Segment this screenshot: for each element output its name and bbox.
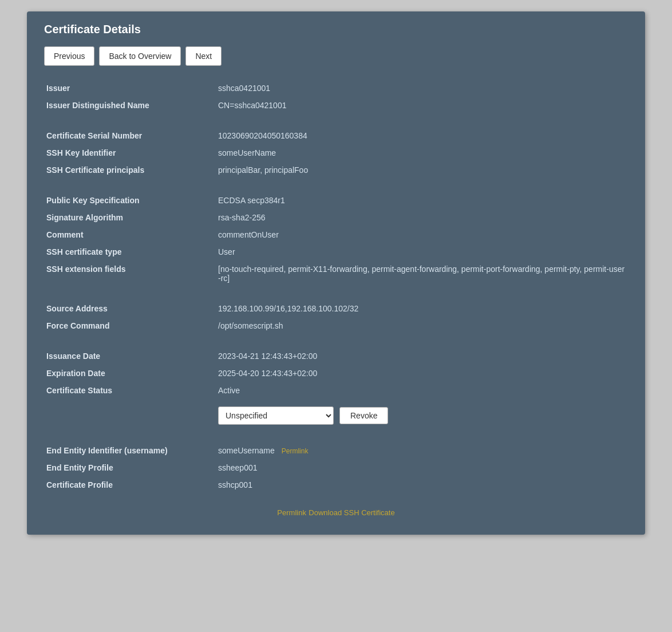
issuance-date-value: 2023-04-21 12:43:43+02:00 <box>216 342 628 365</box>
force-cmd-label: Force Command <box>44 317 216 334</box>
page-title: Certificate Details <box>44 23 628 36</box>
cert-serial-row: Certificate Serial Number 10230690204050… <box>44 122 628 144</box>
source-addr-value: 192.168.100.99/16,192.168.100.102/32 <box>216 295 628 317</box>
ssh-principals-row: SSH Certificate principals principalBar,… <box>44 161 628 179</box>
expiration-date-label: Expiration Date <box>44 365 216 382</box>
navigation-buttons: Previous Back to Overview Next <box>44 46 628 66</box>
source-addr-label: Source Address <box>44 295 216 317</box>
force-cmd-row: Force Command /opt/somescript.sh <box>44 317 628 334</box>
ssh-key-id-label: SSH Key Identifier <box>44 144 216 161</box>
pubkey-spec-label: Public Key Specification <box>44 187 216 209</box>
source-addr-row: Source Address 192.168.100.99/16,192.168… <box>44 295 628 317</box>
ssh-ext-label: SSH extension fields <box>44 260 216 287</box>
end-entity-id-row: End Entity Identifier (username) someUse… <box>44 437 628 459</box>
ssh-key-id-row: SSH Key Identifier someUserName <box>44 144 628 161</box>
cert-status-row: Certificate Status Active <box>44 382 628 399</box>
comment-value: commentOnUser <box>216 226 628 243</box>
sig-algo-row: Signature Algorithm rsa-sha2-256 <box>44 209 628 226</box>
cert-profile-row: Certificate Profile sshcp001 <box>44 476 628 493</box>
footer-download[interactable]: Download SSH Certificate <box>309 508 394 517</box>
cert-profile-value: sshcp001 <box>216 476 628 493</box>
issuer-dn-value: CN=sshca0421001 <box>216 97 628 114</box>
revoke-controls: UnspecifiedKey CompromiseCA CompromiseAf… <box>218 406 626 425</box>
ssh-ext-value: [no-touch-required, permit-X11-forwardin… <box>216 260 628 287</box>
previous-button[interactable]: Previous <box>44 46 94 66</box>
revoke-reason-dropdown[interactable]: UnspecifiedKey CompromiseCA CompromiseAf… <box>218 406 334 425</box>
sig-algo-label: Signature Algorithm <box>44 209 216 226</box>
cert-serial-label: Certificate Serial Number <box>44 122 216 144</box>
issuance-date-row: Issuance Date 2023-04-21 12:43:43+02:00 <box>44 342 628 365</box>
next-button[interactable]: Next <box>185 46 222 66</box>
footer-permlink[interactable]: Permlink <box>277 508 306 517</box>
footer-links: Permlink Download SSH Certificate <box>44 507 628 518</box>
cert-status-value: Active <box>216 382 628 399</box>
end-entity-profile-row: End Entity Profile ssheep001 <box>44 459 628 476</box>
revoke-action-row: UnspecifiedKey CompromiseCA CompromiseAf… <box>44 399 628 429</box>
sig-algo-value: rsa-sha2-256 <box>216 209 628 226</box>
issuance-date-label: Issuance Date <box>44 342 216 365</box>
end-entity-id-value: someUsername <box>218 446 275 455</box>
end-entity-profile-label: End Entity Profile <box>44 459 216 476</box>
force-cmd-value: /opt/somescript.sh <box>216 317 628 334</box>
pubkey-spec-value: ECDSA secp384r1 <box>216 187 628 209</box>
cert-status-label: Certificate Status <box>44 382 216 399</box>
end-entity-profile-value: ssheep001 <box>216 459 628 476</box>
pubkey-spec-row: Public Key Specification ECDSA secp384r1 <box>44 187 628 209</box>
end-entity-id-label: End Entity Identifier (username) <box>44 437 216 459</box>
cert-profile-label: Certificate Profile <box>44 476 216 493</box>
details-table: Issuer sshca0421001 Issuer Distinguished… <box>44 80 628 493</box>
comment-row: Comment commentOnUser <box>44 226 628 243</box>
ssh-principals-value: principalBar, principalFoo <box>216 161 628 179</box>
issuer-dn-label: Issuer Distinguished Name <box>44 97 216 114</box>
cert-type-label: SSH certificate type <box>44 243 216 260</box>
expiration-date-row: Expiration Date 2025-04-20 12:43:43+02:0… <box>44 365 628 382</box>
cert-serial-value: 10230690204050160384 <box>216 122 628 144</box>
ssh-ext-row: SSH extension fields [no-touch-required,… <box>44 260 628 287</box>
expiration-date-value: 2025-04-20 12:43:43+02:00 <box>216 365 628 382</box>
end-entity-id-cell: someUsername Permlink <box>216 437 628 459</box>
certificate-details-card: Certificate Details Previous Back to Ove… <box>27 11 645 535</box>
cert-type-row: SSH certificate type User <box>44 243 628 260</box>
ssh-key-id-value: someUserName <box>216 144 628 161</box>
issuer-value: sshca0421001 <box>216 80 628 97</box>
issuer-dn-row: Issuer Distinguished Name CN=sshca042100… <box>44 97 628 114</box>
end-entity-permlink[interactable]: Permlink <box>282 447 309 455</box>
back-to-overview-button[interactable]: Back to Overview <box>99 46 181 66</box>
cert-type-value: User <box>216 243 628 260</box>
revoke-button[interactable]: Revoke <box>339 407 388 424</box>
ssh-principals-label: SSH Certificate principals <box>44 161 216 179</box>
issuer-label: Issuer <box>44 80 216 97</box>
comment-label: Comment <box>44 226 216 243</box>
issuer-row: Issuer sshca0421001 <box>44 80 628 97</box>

-*-*-

Report every line above that has the string "Public" in it.

pubkey-spec-label: Public Key Specification <box>44 187 216 209</box>
pubkey-spec-row: Public Key Specification ECDSA secp384r1 <box>44 187 628 209</box>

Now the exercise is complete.